Very funny!    Unfortuantely, I do not have a ton of time to read and post (for instance this is definitely the most posts in a thread I have had outside of story hour, rogue's gallery or pbp) and I'm pretty sure it was above my two-page limit by the time I saw it.  I read it long enough to read how the title got changed.  LOL


----------



## der_kluge (Apr 28, 2005)

fett527 said:
			
		

> but Hypersmurf has the reputation and track record.  he's been around longer and his opinion will bear more weight.  It will be that way even if when you have a similar postcount.




I don't know... I listen to Hypersmurf because the man has shown time and time again that he fundamentally knows the world. I dread the day I get into a rules discussion with that man. That's the definition of fear right there.

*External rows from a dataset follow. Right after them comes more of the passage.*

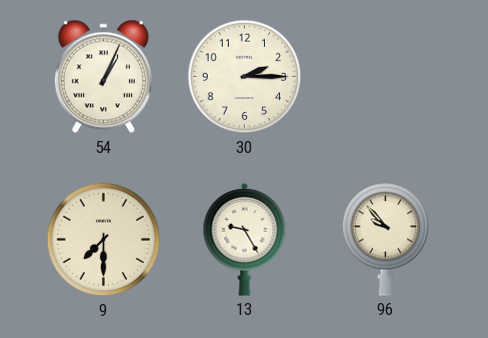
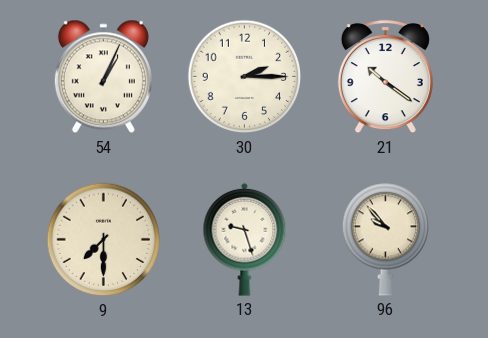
21: none -> 10:21
13: 9:25 -> 9:27
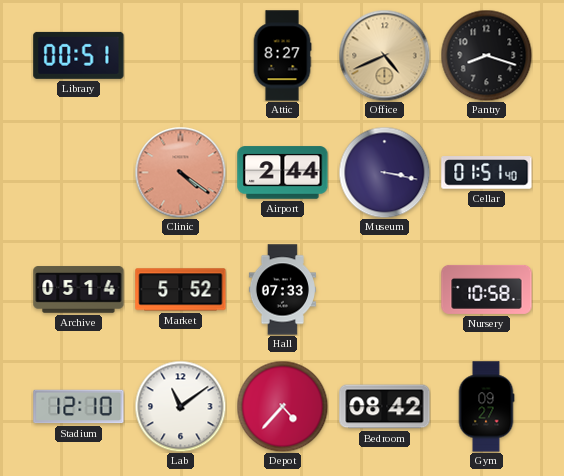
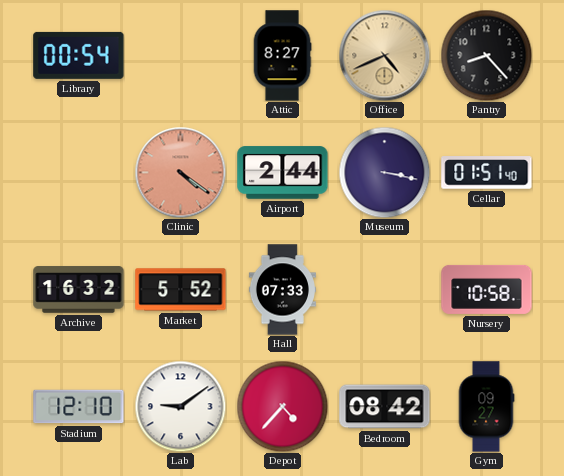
Library: 00:51 -> 00:54
Pantry: 8:18 -> 8:23
Archive: 05:14 -> 16:32
Lab: 11:09 -> 9:09
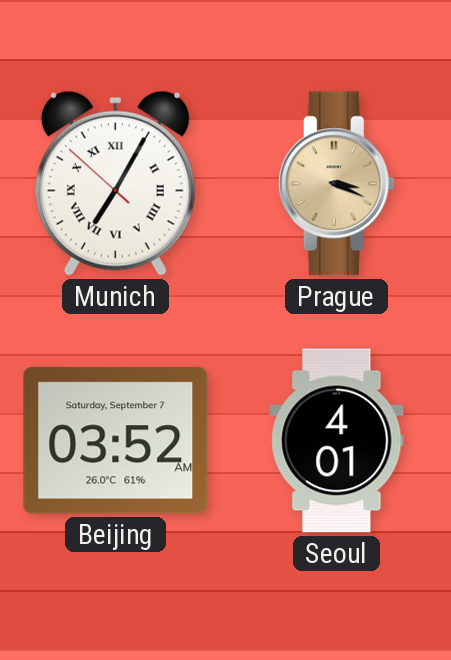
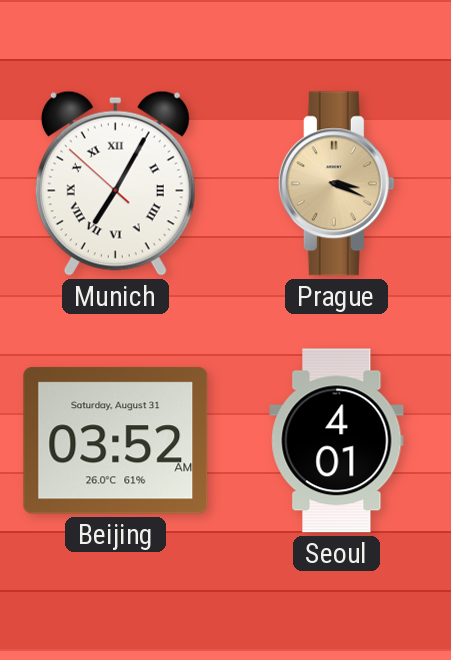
Beijing date: Saturday, September 7 -> Saturday, August 31
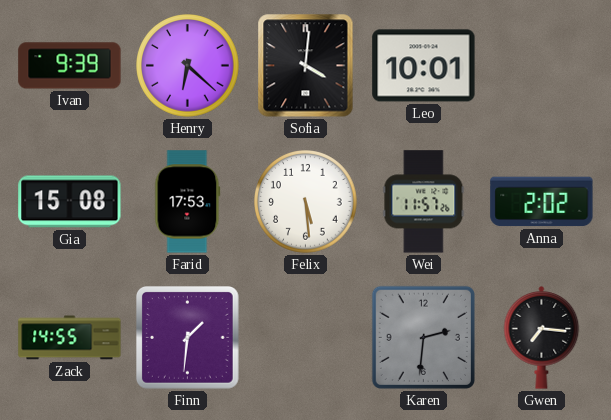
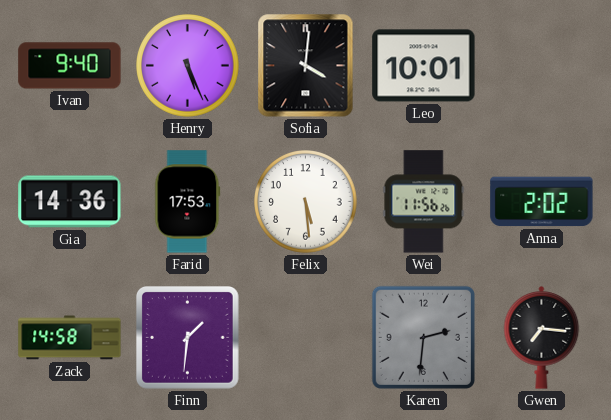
Ivan: 9:39 -> 9:40
Henry: 6:22 -> 5:26
Gia: 15:08 -> 14:36
Wei: 11:57 -> 11:56
Zack: 14:55 -> 14:58
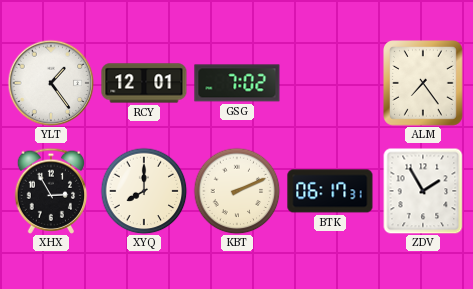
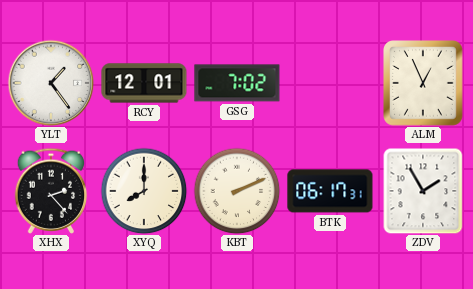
ALM: 7:24 -> 12:56
XHX: 2:55 -> 2:23
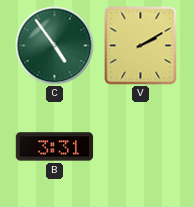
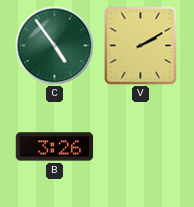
B: 3:31 -> 3:26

Crothian OTOH, has a lot of posts, but I don't weigh his opinion on any specific topic more than anyone else, really. Although if anyone has their finger on the pulse of gaming and d20, he does. Look at how many books he's reviewed for crying out loud. That alone makes him an expert in this area.


----------



## Crothian (Apr 28, 2005)

Rystil Arden said:
			
		

> No.  I can count on one hand the number of times I've been ignored since then, whereas before I was rarely ever not ignored.





no you can't...yyou don't know if you were being ignore, if some one missed the post, or if they just felt they didn't need to reply to your post.  You have no way of knowing the motives of the other people unless they specific tell you they ignored your post.  You are reading way to much into things.


----------



## Rystil Arden (Apr 28, 2005)

fett527 said:
			
		

> Very funny!    Unfortuantely, I do not have a ton of time to read and post (for instance this is definitely the most posts in a thread I have had outside of story hour, rogue's gallery or pbp) and I'm pretty sure it was above my two-page limit by the time I saw it.  I read it long enough to read how the title got changed.  LOL



 Heh, that guy was a meanie.  We were seriously going to bring the argument full-circle back to the vampire (and we did too!)


----------



## der_kluge (Apr 28, 2005)

diaglo said:
			
		

> I never see any of Hyp's posts unless someone quotes him.
> 
> 
> but then again i suxx @ teh rulz





You're ignoring Hypersmurf?  Man, you are curmudgeony!


----------



## diaglo (Apr 28, 2005)

fett527 said:
			
		

> So, what about that story hour challenge?





i'm already there. and finished the link in your sig.

i read part of the original a while ago. but lost track and didn't go back.

i'll follow Rel's link.


----------



## Rystil Arden (Apr 28, 2005)

Crothian said:
			
		

> no you can't...yyou don't know if you were being ignore, if some one missed the post, or if they just felt they didn't need to reply to your post.  You have no way of knowing the motives of the other people unless they specific tell you they ignored your post.  You are reading way to much into things.



 Perhaps we think of ignore in different ways.  I don't mean ignore as in "I don't like you and so I'm going to not read this" like an ignore list.  I mean ignore as in they don't pay attention to it because it doesn't seem important to them, possibly skipping over it and missing my comment, as you suggested.


----------



## Crothian (Apr 28, 2005)

die_kluge said:
			
		

> Crothian OTOH, has a lot of posts, but I don't weigh his opinion on any specific topic more than anyone else, really. Although if anyone has their finger on the pulse of gaming and d20, he does. Look at how many books he's reviewed for crying out loud. That alone makes him an expert in this area.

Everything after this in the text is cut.